Abrahma fait partie des meilleurs représentants français en matière de rock stoner / psyché / doom, soit cette musique lourde et lancinante qui navigue en eaux troubles aux frontières du métal. Un des meilleurs représentants français, voire bien plus, tant leur deuxième album, Reflections in the bowels of a bird tout juste sorti chez Small Stone Records, est un véritable joyau. Mature, lourd, riche, exigeant mais implacable une fois dompté, ce deuxième effort a tout ce qu'il faut pour faire passer le quartet francilien dans la division supérieure. D'autant que le groupe n'a jamais rechigné à l'effort et a peu à peu pris ses habitudes sur les scènes de nos voisins européens. Cela méritait bien que l'on cherche à en savoir plus. C'est Sebastien, chanteur guitariste leader de la formation, ami de longue date et avant tout un immense passionné (cela fait bientôt 10 ans qu'il contribue au rapprochement des acteurs de la scène) qui a répondu à nos questions sur cet album, les projets du groupe et l'évolution de la scène en France. 

Salut Seb, on va revenir vite fait sur votre premier album et l’accueil qui lui a été réservé. Je sais que vous avez beaucoup bossé pour le promouvoir, notamment en allant tourner dans les pays voisins de la France, dans des conditions sans doute rock’n roll. Peux-tu revenir sur les tournées et rencontres que vous avez faites, et quel bilan en tires-tu ?

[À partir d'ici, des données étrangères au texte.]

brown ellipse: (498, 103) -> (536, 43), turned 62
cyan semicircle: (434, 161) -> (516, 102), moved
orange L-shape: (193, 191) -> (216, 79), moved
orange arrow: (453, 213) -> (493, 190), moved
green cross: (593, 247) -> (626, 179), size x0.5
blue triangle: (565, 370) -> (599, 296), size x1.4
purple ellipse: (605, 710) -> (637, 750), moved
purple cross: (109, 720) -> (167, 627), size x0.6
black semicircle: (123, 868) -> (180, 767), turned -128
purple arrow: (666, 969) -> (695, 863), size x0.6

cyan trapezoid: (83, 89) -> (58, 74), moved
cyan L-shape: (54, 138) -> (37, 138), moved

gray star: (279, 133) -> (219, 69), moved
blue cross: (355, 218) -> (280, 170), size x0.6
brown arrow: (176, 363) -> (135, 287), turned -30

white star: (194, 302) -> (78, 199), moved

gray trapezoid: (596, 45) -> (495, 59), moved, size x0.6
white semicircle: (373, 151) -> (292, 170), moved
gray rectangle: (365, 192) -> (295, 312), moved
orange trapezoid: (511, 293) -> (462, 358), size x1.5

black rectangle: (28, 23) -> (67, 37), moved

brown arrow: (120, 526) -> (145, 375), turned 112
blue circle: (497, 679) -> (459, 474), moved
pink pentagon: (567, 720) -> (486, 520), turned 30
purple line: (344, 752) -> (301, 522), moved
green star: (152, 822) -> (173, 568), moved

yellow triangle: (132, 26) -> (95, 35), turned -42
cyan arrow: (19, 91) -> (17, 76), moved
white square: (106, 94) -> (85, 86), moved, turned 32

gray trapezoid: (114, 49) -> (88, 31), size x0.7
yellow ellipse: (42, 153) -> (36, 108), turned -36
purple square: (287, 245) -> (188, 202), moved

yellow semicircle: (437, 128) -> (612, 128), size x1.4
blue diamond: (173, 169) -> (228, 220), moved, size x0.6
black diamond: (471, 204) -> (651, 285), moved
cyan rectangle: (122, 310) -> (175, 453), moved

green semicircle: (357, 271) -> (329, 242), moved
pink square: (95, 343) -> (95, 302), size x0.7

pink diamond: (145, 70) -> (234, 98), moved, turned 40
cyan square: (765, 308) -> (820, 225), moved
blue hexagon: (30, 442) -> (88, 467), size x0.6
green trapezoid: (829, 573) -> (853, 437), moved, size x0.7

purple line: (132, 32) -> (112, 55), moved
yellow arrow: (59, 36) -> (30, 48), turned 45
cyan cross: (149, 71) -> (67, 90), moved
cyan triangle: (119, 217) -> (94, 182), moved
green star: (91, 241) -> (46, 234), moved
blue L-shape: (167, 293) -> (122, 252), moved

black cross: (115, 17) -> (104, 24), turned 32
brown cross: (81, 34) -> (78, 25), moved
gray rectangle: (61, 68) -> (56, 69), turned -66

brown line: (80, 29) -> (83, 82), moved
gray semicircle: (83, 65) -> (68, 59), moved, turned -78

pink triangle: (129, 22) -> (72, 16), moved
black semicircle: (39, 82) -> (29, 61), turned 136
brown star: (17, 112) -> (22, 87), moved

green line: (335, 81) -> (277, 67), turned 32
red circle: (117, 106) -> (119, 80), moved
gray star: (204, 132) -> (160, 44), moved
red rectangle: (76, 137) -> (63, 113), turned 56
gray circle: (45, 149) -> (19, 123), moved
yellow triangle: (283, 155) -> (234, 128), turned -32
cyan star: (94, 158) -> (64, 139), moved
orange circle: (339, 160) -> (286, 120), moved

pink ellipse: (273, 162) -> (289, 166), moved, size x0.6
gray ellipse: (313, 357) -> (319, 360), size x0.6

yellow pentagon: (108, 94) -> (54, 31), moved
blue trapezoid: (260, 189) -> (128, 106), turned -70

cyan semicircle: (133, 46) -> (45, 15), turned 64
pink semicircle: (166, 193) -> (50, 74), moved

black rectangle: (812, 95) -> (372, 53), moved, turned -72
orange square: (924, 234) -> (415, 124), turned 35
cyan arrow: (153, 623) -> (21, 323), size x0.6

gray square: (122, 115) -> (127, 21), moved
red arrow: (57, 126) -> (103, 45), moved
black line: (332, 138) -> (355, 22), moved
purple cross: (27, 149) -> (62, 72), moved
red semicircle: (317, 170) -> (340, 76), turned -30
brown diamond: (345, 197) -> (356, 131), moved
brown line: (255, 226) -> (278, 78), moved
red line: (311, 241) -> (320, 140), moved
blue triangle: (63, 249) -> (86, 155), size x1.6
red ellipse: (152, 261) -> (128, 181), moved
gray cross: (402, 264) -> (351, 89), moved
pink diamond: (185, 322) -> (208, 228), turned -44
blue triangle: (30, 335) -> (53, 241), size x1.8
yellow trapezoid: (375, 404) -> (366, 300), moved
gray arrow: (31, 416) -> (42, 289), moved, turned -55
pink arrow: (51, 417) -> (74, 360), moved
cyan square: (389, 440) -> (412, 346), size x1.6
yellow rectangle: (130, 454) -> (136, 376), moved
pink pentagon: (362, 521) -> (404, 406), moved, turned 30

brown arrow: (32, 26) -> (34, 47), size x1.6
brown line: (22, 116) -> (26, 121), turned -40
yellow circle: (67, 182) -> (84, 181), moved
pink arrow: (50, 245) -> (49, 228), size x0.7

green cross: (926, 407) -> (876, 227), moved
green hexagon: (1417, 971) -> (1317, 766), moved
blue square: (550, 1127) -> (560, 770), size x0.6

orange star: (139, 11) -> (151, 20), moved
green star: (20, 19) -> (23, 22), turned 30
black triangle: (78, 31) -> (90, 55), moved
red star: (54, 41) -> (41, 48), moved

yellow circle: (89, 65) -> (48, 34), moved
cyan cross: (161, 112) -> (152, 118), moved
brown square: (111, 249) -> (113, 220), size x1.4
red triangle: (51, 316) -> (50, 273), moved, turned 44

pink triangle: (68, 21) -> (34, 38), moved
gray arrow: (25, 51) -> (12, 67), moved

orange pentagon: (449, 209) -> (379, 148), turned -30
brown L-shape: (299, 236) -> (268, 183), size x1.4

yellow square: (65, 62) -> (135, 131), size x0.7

La tournée de promo pour notre premier album s'est déroulée sur quasi 3 ans. On a eu la chance de pouvoir aller dans pas mal de pays différents et y rencontrer un super public, notamment en Angleterre et en Espagne. Je t'avoue que les conditions se sont améliorées au fil des tournées, les dernières sont relativement moins rock'n'roll que les premières (rires). Ces tournées nous ont aussi offert la chance de rencontrer pas mal de promoteurs et tourneurs avec qui le courant est bien passé, ce qui facilite pas mal le booking désormais.

J’ai vu que vous aviez notamment réalisé plusieurs tournées en Angleterre, dont une encore récemment. On sait que la France n’est pas le pays le plus rock du monde, en Angleterre ça se passe mieux ?

Tu sais avant d'y aller j'avais entendu énormément d'avis négatifs sur l'Angleterre, comme quoi ils payaient pas par exemple... Mais pour nous ç'a été l'une des meilleures tournées que l'on ait faites. On a tourné avec nos amis d'ENOS et MOTHER CORONA ce qui a bien sûr facilité la tâche niveau ambiance, mais tout le reste a été nickel aussi. C'est une autre mentalité, c'est tout. Donc il faut pas voir ça à la française. On a eu un toit sous lequel dormir tous les soirs, de quoi payer les frais et surtout un super public !

Comment trouves-tu la situation en France ? L’air de rien, vous avez donné un bon coup de main aux soirées Stoned Gatherings à leurs débuts, qui rassemblent aujourd’hui un public de fidèles. Il y a également de très nombreux groupes, dont certains ont un très bon niveau, tu penses que les choses vont dans le bon sens pour votre style de musique ?

Tu es bien placé pour te rappeler des premières dates que j'organisais avec l'asso ARACHNOROCK au tout début. Le nombre de galères vécues et d'heures perdues pour avoir 20 personnes... Je pense que le contraste avec aujourd'hui est plutôt flagrant. Il y a encore 8 ans, quand tu parlais d'organiser un concert Stoner / Doom / Rock Psyché, on te regardait comme un sorti d'asile. Aujourd'hui le style commence à avoir un vrai public fidèle et l'affluence des STONED GATHERINGS est un bon indicateur. C'est aussi d'ailleurs grâce à cette évolution du public que les SG peuvent se permettre d'amener de plus gros groupes. Au passage je tiens une fois de plus à saluer Nico pour le super boulot !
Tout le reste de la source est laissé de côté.